BBC's Last Night of the Proms will be transmitted via DRM digital shortwave.

Posted: 21 Jul 2009   Print   Send a link
"BBC World Service brings you nine weekends of high quality performances from the UK's greatest classical music festival. The First Night of the Proms: 18 - 19 July ... Last Night of the Proms: 12-13 September. 12 September: live on digital shortwave (DRM)." BBCWS website, 18 July 2009.
     "The DRM Consortium Steering Board, which represents almost 100 members, affiliates and supporters, has welcomed the publication of the British Government’s strategic vision encompassed in the Digital Britain Report but has asked DRM to be made part of the digital radio framework for the UK." Digital Radio Mondiale (DRM) Consortium, 6 July 2009. The radio chapter of Digital Britain: The Final Report mentions DRM only three times, two of those in footnotes.
     "Belgium-based TDPradio has expanded the reach of its dance music programming across Asia. The station, which aims to be a global broadcaster, has been broadcasting across Europe and the northeastern United States on shortwave since 2003. In July, TDPradio added transmissions to Asia from the CVC Network Ltd. shortwave site on the Cox Peninsula in Australia's Northern Territory. To help ensure high-quality audio via shortwave, TDPradio is using Digital Radio Mondiale (DRM) technology for its broadcasts. 'This station has something for all dance music lovers and it showcases how great music sounds when broadcasting using DRM,' stated TDPradio Program Manager Daniël Versmissen. The Asia broadcasts air 07:00–08:00 UTC on 17755 kHz across Asia." Radio World, 6 July 2009. TDPradio has no DJs or announcements. Just dance music, all at the same determined tempo, with rare lyrics. In stereo, it does give DRM shortwave a workout. I listen occasionally at 2300-2400 UTC via the Radio Canada International transmitter in Sackville, New Brunswick. Most evenings, the audio pops in and (to the dismay of all the dancers) out.
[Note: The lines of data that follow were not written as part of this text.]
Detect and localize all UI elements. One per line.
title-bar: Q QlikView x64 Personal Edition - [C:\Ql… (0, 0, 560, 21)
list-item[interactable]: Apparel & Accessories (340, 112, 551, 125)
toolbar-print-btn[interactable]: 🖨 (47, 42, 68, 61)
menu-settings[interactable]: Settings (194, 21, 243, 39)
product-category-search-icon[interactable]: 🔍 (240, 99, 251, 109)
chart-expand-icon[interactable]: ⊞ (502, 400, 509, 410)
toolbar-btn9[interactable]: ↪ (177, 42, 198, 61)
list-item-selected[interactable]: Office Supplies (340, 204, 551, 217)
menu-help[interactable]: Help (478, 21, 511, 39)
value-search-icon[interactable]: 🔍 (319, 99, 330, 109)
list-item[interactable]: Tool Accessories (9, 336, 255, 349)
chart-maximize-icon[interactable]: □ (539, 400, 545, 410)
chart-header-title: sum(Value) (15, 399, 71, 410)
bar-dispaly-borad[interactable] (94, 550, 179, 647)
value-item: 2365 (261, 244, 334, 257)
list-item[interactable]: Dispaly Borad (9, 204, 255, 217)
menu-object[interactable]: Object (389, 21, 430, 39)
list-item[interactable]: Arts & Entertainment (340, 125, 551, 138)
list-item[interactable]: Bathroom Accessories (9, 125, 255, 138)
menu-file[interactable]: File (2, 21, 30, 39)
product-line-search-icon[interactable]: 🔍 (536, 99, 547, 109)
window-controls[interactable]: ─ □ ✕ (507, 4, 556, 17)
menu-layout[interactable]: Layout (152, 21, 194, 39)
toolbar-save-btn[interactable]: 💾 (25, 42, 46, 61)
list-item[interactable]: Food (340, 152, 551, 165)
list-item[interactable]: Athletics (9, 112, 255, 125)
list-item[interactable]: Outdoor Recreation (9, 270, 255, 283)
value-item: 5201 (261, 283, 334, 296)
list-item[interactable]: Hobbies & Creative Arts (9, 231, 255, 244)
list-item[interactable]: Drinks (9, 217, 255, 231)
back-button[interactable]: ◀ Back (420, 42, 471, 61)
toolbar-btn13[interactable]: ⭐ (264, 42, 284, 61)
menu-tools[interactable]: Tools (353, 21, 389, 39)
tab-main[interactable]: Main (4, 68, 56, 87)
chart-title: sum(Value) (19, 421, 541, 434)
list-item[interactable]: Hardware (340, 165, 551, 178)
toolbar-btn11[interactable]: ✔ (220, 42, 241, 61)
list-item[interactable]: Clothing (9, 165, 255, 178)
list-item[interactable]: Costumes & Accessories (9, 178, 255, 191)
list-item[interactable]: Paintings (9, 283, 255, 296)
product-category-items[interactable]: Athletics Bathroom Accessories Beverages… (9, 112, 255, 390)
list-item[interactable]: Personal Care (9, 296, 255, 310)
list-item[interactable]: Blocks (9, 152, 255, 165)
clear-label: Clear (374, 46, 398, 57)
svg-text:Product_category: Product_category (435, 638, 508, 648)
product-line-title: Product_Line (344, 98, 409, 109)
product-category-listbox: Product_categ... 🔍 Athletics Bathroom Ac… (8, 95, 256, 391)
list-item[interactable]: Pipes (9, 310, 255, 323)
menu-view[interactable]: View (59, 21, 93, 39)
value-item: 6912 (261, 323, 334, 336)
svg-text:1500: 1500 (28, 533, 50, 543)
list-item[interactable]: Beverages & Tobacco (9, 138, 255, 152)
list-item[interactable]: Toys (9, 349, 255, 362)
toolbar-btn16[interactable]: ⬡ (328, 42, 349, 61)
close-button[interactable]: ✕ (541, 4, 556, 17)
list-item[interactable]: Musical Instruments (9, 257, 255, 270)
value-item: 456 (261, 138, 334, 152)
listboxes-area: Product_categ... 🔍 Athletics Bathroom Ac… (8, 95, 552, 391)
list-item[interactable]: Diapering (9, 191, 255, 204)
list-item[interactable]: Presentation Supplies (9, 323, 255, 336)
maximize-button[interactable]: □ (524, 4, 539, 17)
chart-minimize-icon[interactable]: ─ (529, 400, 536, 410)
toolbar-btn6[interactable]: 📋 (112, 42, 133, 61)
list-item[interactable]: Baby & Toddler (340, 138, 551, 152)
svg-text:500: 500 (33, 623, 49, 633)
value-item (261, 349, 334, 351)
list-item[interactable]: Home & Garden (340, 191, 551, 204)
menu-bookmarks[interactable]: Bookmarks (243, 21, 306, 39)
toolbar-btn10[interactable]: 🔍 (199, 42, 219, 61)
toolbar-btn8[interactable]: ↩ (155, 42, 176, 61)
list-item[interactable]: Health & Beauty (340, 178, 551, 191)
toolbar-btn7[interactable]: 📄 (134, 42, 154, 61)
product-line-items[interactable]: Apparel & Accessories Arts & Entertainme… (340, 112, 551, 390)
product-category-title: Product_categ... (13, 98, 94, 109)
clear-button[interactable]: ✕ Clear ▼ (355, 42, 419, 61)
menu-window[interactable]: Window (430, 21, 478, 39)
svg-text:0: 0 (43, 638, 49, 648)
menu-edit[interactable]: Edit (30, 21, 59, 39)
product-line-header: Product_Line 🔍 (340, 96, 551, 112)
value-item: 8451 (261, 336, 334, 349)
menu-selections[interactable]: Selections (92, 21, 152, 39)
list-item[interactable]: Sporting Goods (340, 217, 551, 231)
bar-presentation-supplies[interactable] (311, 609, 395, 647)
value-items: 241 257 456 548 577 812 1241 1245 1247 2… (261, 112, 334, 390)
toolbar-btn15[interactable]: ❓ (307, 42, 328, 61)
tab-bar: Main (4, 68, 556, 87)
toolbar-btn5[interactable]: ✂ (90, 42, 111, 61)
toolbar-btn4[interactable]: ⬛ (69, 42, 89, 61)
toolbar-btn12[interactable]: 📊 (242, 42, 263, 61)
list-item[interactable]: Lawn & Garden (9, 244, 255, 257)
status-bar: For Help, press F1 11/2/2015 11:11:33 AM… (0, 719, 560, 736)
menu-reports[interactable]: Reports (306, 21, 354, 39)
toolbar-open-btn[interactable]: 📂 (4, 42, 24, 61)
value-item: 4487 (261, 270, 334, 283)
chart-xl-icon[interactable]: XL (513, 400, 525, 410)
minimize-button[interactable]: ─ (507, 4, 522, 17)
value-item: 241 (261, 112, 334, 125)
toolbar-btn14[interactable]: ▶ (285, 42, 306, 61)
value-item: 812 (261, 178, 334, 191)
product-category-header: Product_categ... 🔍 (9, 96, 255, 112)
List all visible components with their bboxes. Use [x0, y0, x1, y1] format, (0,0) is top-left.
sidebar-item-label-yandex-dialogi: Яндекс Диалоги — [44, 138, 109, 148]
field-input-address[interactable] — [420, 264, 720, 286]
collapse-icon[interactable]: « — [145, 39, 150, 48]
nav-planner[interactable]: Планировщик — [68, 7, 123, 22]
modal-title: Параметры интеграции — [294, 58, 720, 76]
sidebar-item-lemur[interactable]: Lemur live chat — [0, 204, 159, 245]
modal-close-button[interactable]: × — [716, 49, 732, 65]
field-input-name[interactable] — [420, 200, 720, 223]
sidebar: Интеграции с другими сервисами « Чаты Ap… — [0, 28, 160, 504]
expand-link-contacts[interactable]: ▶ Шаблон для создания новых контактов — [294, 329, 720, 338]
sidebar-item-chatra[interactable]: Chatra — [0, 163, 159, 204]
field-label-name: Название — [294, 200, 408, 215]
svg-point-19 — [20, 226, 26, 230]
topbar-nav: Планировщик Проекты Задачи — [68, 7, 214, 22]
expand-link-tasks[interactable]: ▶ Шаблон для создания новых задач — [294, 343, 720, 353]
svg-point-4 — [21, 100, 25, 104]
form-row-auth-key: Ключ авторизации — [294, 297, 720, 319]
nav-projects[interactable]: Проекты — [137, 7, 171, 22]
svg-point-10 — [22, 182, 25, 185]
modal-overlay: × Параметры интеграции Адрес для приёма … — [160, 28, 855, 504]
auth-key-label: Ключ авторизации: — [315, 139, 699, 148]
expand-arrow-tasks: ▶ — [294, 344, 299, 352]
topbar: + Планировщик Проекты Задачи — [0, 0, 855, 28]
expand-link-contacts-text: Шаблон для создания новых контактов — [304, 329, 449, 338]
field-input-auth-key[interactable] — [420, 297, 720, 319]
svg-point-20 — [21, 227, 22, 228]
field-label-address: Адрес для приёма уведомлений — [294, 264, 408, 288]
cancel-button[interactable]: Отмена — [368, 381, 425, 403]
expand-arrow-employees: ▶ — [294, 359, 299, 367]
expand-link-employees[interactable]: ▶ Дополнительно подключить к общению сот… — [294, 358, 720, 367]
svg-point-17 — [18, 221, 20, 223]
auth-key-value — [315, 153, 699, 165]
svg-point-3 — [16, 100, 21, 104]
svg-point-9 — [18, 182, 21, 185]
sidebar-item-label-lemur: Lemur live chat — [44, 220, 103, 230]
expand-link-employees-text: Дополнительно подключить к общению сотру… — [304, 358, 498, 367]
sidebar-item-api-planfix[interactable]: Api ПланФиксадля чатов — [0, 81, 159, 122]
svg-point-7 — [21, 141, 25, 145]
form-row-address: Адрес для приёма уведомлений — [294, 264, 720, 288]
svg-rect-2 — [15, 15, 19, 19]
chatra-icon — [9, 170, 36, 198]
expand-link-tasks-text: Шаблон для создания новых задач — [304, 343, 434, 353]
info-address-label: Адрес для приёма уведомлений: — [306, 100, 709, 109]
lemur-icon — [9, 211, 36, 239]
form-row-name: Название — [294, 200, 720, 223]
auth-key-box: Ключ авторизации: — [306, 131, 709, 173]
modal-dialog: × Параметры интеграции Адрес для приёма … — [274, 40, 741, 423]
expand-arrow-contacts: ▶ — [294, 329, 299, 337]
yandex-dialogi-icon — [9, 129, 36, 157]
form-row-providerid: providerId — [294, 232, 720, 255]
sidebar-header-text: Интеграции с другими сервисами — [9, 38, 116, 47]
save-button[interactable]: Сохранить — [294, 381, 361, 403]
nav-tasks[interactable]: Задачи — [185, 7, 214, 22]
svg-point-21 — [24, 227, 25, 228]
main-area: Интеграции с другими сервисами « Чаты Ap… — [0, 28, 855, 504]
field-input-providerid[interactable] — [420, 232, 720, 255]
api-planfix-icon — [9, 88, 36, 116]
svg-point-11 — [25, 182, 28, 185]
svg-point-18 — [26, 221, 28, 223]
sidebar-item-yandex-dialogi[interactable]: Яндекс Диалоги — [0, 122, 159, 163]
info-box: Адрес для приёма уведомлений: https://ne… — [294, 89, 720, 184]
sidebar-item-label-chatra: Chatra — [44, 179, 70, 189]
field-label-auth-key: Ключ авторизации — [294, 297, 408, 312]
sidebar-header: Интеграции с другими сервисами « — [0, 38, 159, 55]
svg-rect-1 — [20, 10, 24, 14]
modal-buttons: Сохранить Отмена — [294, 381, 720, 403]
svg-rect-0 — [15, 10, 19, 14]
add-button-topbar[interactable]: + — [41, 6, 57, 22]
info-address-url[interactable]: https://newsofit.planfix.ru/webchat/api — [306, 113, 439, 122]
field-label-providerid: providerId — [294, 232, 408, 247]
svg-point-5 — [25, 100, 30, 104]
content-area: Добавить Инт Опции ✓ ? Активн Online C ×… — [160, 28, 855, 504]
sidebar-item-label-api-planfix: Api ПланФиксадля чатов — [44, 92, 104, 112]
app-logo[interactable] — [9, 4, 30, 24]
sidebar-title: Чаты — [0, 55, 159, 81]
     I recently tried out the Uniwave Di-Wave DRM receiver for two evenings. Each evening it used up a set of four C-cell batteries, but it did receive DRM as well as my RFSpace SDR-IQ software defined receiver, which must be used with a PC and, for DRM reception, a second sound card. On the third evening, with its third set of batteries, the Uniwave refused to turn on. And so ended my trial of the Uniwave Di-Wave DRM receiver. It was a prototype, and sometimes the bugs are not yet worked out.